=== TASK TO CARRY OUT ===
Only the lines from the one containing "Голосование" through the final line below belong in the output, copied exactly and without pictures.

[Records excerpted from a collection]
════════
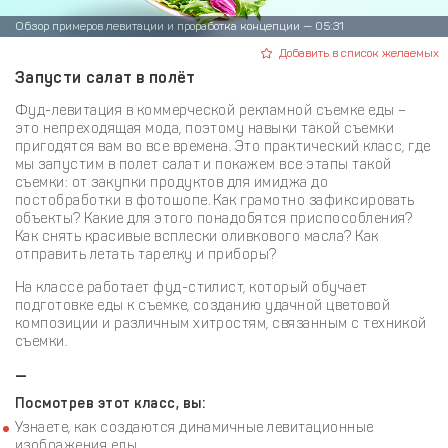
Обзор примеров левитации и проработка концепции — 05:31
Добавить в список желаемых
Запусти салат в полёт
Фуд-левитация в коммерческой рекламной съемке еды –
это непреходящая мода, поэтому навыки такой съемки
пригодятся вам во все времена. Это практический класс, где
мы запустим в полет салат и покажем все этапы такой
съемки: от закупки продуктов для имиджа до
постобработки в фотошопе. Как грамотно зафиксировать
объекты? Какие для этого понадобятся приспособления?
Как снять красивые всплески оливкового масла? Как
отправить летать тарелку и приборы?
На классе работает фуд-стилист, который обучает
подготовке еды к съемке, созданию удачной цветовой
композиции и различным хитростям, связанным с техникой
съемки.
—
Посмотрев этот класс, вы:
Узнаете, как создаются динамичные левитационные
изображения еды.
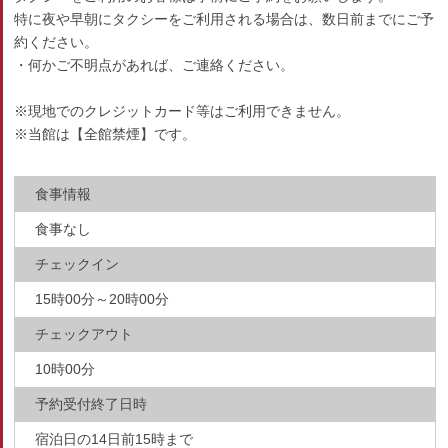
特に夜や早朝にタクシーをご利用される場合は、数日前までにご予
約ください。
・何かご不明点があれば、ご連絡ください。
※現地でのクレジットカード等はご利用できません。
※当館は【全館禁煙】です。
食事情報
食事なし
チェックイン
15時00分～20時00分
チェックアウト
10時00分
予約受付終了日時
宿泊日の14日前15時まで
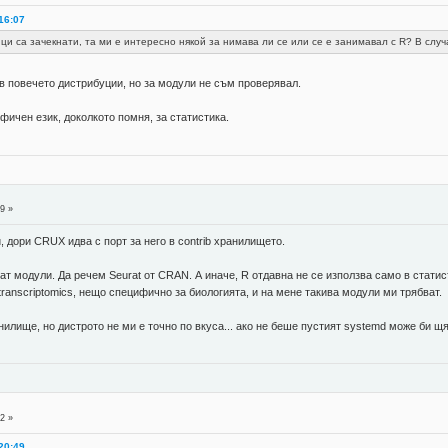
16:07
ци са зачекнати, та ми е интересно някой за нимава ли се или се е занимавал с R? В случа
 в повечето дистрибуции, но за модули не съм проверявал.
фичен език, доколкото помня, за статистика.
9 »
, дори CRUX идва с порт за него в contrib хранилището.
мат модули. Да речем Seurat от CRAN. А иначе, R отдавна не се използва само в статис
tial transcriptomics, нещо специфично за биологията, и на мене такива модули ми трябват.
анилище, но дистрото не ми е точно по вкуса... ако не беше пустият systemd може би щ
2 »
20:49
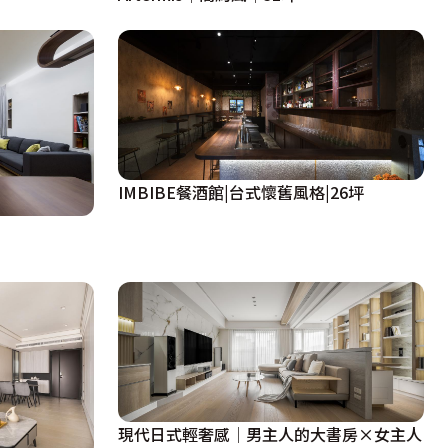
IMBIBE餐酒館|台式懷舊風格|26坪
現代日式輕奢感│男主人的大書房×女主人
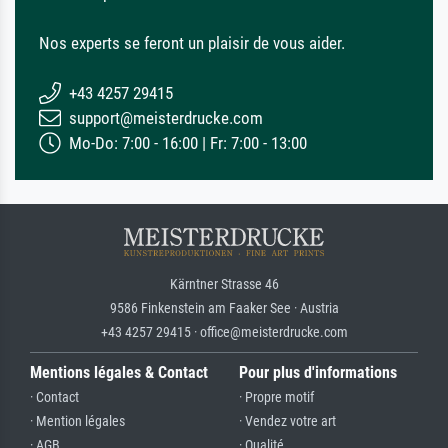
Nos experts se feront un plaisir de vous aider.
+43 4257 29415
support@meisterdrucke.com
Mo-Do: 7:00 - 16:00 | Fr: 7:00 - 13:00
Kärntner Strasse 46
9586 Finkenstein am Faaker See · Austria
+43 4257 29415 · office@meisterdrucke.com
Mentions légales & Contact
Pour plus d'informations
· Contact
· Propre motif
· Mention légales
· Vendez votre art
· AGB
· Qualité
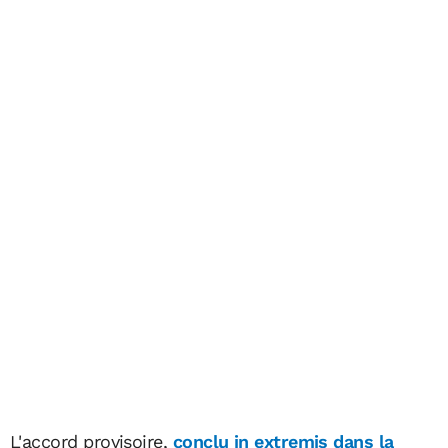
L'accord provisoire,
conclu in extremis dans la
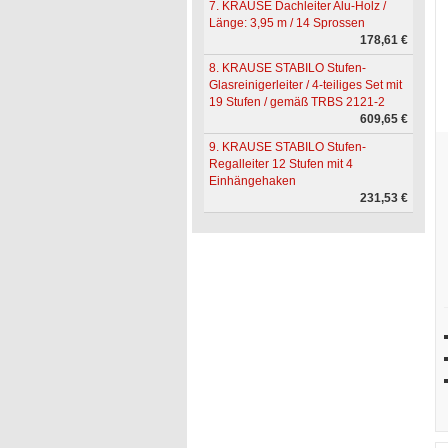
7. KRAUSE Dachleiter Alu-Holz /
Länge: 3,95 m / 14 Sprossen
178,61 €
8. KRAUSE STABILO Stufen-
Glasreinigerleiter / 4-teiliges Set mit
19 Stufen / gemäß TRBS 2121-2
609,65 €
9. KRAUSE STABILO Stufen-
Regalleiter 12 Stufen mit 4
Einhängehaken
231,53 €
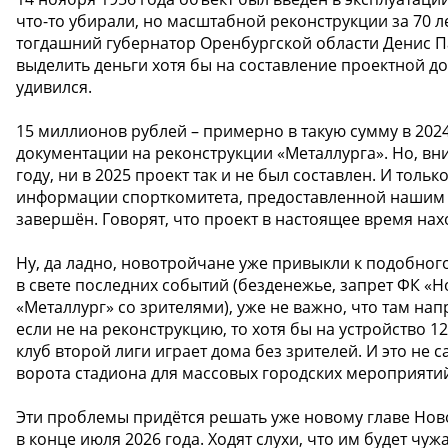
что-то убирали, но масштабной реконструкции за 70 ле
тогдашний губернатор Оренбургской области Денис П
выделить деньги хотя бы на составление проектной д
удивился.
15 миллионов рублей – примерно в такую сумму в 202
документации на реконструкции «Металлурга». Но, вни
году, ни в 2025 проект так и не был составлен. И толь
информации спорткомитета, предоставленной нашим ко
завершён. Говорят, что проект в настоящее время нах
Ну, да ладно, новотройчане уже привыкли к подобного 
в свете последних событий (безденежье, запрет ФК «
«Металлург» со зрителями), уже не важно, что там н
если не на реконструкцию, то хотя бы на устройство 1
клуб второй лиги играет дома без зрителей. И это не 
ворота стадиона для массовых городских мероприятий 
Эти проблемы придётся решать уже новому главе Новот
в конце июля 2026 года. Ходят слухи, что им будет чуж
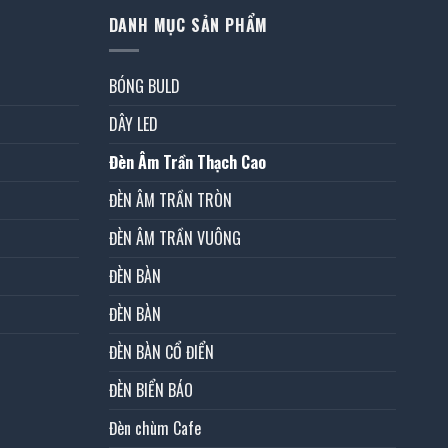
DANH MỤC SẢN PHẨM
BÓNG BULD
DÂY LED
Đèn Âm Trần Thạch Cao
ĐÈN ÂM TRẦN TRÒN
ĐÈN ÂM TRẦN VUÔNG
ĐÈN BÀN
ĐÈN BÀN
ĐÈN BÀN CỔ ĐIỂN
ĐÈN BIỂN BÁO
Đèn chùm Cafe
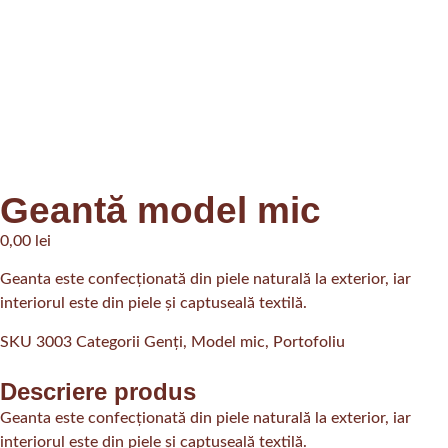
Geantă model mic
0,00
lei
Geanta este confecționată din piele naturală la exterior, iar
interiorul este din piele și captuseală textilă.
SKU
3003
Categorii
Genți
,
Model mic
,
Portofoliu
Descriere produs
Geanta este confecționată din piele naturală la exterior, iar
interiorul este din piele și captuseală textilă.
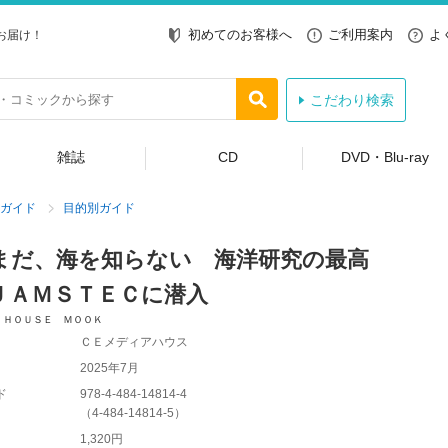
初めてのお客様へ
ご利用案内
よ
お届け！
こだわり検索
雑誌
CD
DVD・Blu-ray
ガイド
目的別ガイド
まだ、海を知らない 海洋研究の最高
ＪＡＭＳＴＥＣに潜入
 ＨＯＵＳＥ ＭＯＯＫ
ＣＥメディアハウス
2025年7月
ド
978-4-484-14814-4
（
4-484-14814-5
）
1,320円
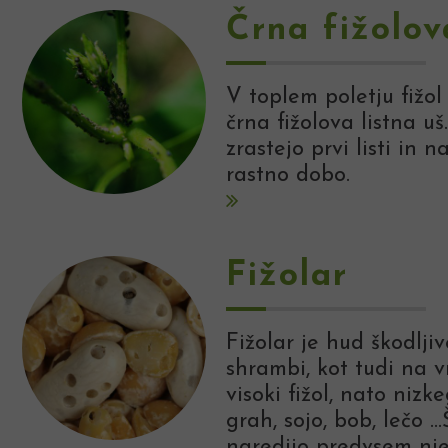
Črna fižolov
V toplem poletju fižo
črna fižolova listna uš
zrastejo prvi listi in n
rastno dobo.
Fižolar
Fižolar je hud škodljiv
shrambi, kot tudi na 
visoki fižol, nato niz
grah, sojo, bob, lečo .
naredijo predvsem nje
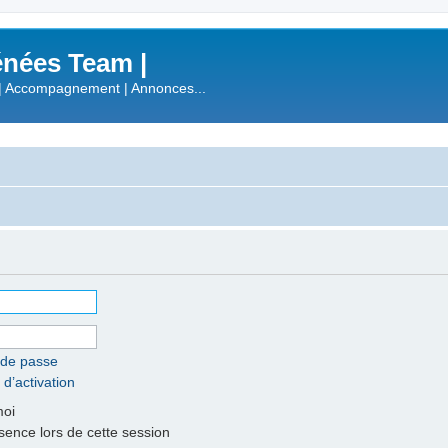
nées Team |
| Accompagnement | Annonces...
 de passe
 d’activation
moi
nce lors de cette session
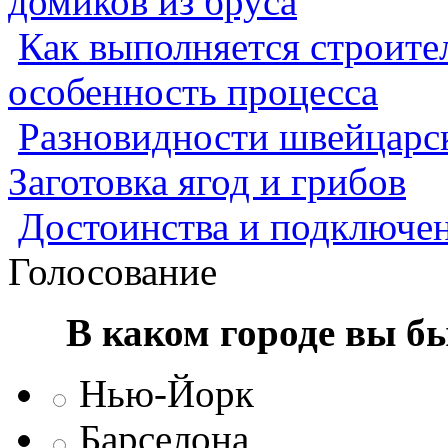
домиков из бруса
Как выполняется строител
особенность процесса
Разновидности швейцарск
Заготовка ягод и грибов
Достоинства и подключен
Голосование
В каком городе вы б
Нью-Йорк
Барселона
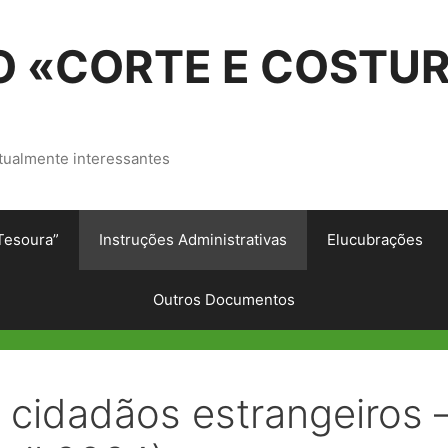
 «CORTE E COSTU
tualmente interessantes
Tesoura”
Instruções Administrativas
Elucubrações
Outros Documentos
a cidadãos estrangeiros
════════
=== TASK OUTPUT ===
Голосование
В каком городе вы б
Нью-Йорк
Барселона
 «CORTE E COSTU
tualmente interessantes
Tesoura”
Instruções Administrativas
Elucubrações
Outros Documentos
a cidadãos estrangeiros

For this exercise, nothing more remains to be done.